William et Kate en Écosse : Une journée riche en traditions et en émotions
Ce mardi 20 janvier, le prince William et la princesse Catherine de Galles ont fait vibrer l’Écosse à travers une série de visites marquantes. Entre découvertes culturelles et engagement social, le couple a mis à l’honneur le tartan, emblème national du pays, tout en s’impliquant dans des initiatives locales.
Un voyage au cœur de l’Écosse
Le couple royal a débuté sa journée par la visite des célèbres sculptures The Kelpies, impressionnantes têtes de chevaux culminant à 30 mètres. Ces œuvres monumentales, signées Andy Scott, reflètent le riche folklore écossais. Ensuite, ils se sont rendus à l’Académie nationale de curling à Stirling pour rencontrer les athlètes qui se préparent aux Jeux olympiques d’hiver. Avec un sourire chaleureux, William a déclaré : « C’est incroyable de voir tant d’engagement ici ! »
Mais c’est chez Radical Weavers, un atelier artisanal de tissage situé également à Stirling, que leur rencontre avec la culture écossaise prend toute son ampleur.
Le tartan au cœur du style royal
La duchesse Catherine a fait sensation avec son manteau bleu-gris inspiré du tartan, soigneusement confectionné sur mesure pour elle par Chris Kerr.

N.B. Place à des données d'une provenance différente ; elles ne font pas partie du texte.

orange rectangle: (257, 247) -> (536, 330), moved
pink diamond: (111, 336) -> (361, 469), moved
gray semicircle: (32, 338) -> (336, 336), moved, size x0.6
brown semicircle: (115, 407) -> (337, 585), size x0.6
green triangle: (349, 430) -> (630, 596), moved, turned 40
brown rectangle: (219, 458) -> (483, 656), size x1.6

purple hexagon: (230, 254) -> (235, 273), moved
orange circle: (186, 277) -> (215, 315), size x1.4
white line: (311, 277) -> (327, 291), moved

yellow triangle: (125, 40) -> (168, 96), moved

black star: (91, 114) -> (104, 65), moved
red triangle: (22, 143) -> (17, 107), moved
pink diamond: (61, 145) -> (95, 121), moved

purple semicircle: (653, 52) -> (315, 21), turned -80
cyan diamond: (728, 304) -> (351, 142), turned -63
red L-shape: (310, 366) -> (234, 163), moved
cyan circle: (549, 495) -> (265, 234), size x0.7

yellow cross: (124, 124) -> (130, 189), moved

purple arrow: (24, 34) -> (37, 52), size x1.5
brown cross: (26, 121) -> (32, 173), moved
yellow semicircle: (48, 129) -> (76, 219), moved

Ce tissu unique a été réalisé par Johnstons of Elgin, une maison réputée fondée au XVIIIe siècle. L’histoire derrière ce choix vestimentaire est particulièrement touchante : « Chaque clan écossais possède son propre tartan », explique-t-elle avec fierté, soulignant ainsi la richesse du patrimoine local.
À l’intérieur de l’atelier, après avoir retiré son manteau élégant, Catherine a révélé une jupe longue signée Le Kilt, associée à un col roulé noir Zara et des bottes Gianvito Rossi. Elle s’est alors plongée dans les techniques traditionnelles de tissage sous les yeux admiratifs des bénévoles présents.
Une mission sociale forte
Mairi Breslin, directrice et fondatrice de Radical Weavers, a exposé comment cet atelier n’est pas seulement centré sur le tissage mais aussi sur l’inclusion sociale. « Nous utilisons notre savoir-faire pour aider ceux qui traversent des moments difficiles », confie-t-elle avant d’ajouter que les bénéfices sont reversés à diverses causes sociales allant des banques alimentaires aux réfugiés ukrainiens.
Impressionnée par cet engagement humanitaire, Catherine partagea ses réflexions profondes sur la santé mentale : « J’ai toujours cru que le tissage pouvait être thérapeutique ; c’est un moyen merveilleux d’apprendre tout en se reconnectant avec soi-même ».
Une histoire personnelle ancrée dans les traditions familiales
Cette passion pour le travail textile n’est pas étrangère à Kate ; elle puise ses racines dans son héritage familial. Ses ancêtres Lupton étaient des commerçants prospères dans le secteur textile durant la période hanovrienne. En évoquant cette histoire familiale marquante qui remonte au XVIIe siècle jusqu’à sa grand-mère Olive Middleton née Lupton : « C’est fascinant de voir comment notre histoire continue d’influencer nos choix aujourd’hui », confie-t-elle émue.
En somme, cette journée écossaise était bien plus qu’une simple série de visites officielles ; elle représentait une connexion profonde entre passé et présent ainsi qu’un engagement sincère envers ceux qui ont besoin d’aide. En quittant Stirling sous un ciel clair mais frais, on ne peut s’empêcher d’admirer non seulement leur sensibilité face aux enjeux sociaux mais aussi leur capacité à incarner fièrement les valeurs ancestrales du pays qu’ils représentent si dignement.